FIGURE 5.

PKMζ is more sensitive to dephosphorylation than PKCζ and active on global substrates, although both are basally active on MARK2 substrate. A, immunoblots showing activation loop phosphorylation (p410 PKCζ) of mCherry (mCh)-PKMζ versus mCherry-PKCζ expressed in COS-7 cells treated with either DMSO vehicle or 1 μm staurosporine (staur) for 2 h prior to lysis.
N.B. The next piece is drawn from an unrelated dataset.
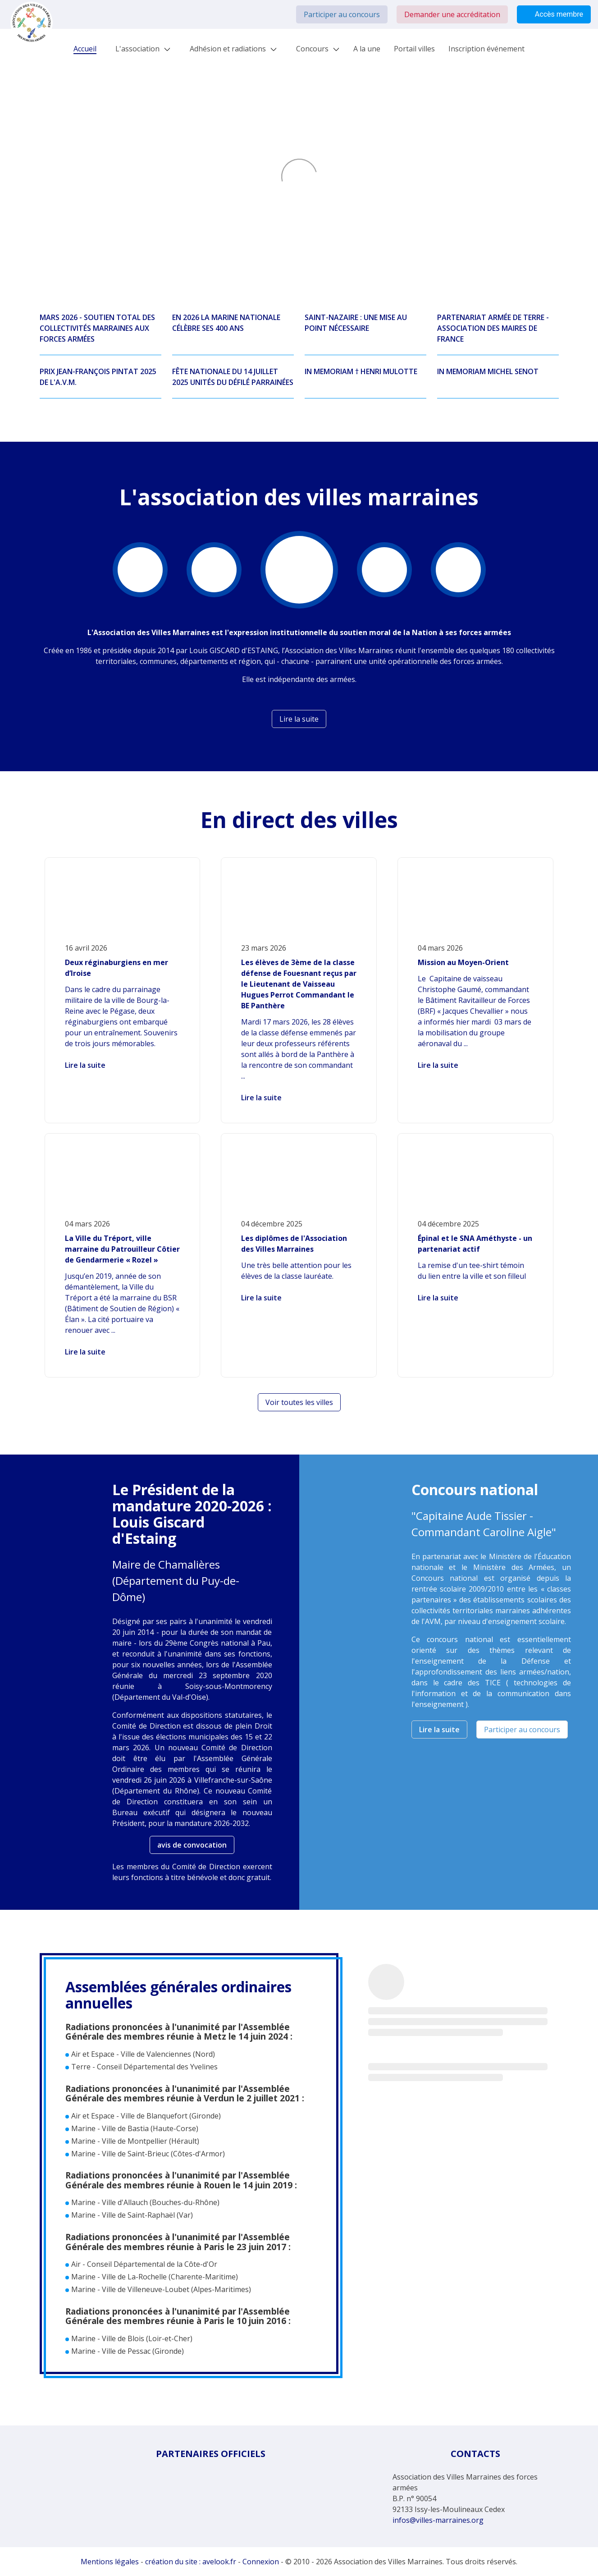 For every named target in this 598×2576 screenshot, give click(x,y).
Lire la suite (85, 1065)
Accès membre (554, 14)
The p410/total PKCζ ratios were quantified from four (PKMζ) or five (PKCζ) independent experiments, normalized to DMSO controls, and plotted as mean ± S.E. Statistical analysis was performed using two separate t tests comparing staurosporine treatment versus DMSO control for each protein. Significance was notated as ***, p < 0.001, or n.s., not significant. B, immunoblots of COS-7 co-expressing mCherry-MARK2 and either vector, HA-tagged wild-type (WT) PKMζ, or PKCζ or kinase-dead (KD) PKCζ. The p595/total MARK2 ratios were quantified from six (PKCζ KD) or seven (Vec, PKCζ WT, and PKMζ WT) independent experiments, normalized to Vec-transfected control and plotted as means ± S.E. Statistical analysis was performed using ordinary two-way analysis of variance followed by Dunnett's multiple comparison test with Vec as control. Significance notated as **** (p < 0.0001); *** (p < 0.001); or n.s., not significant. C, images of live COS-7 expressing mCherry-MARK2 alone or co-expressed with YFP-tagged WT or KD versions of PKMζ or PKCζ.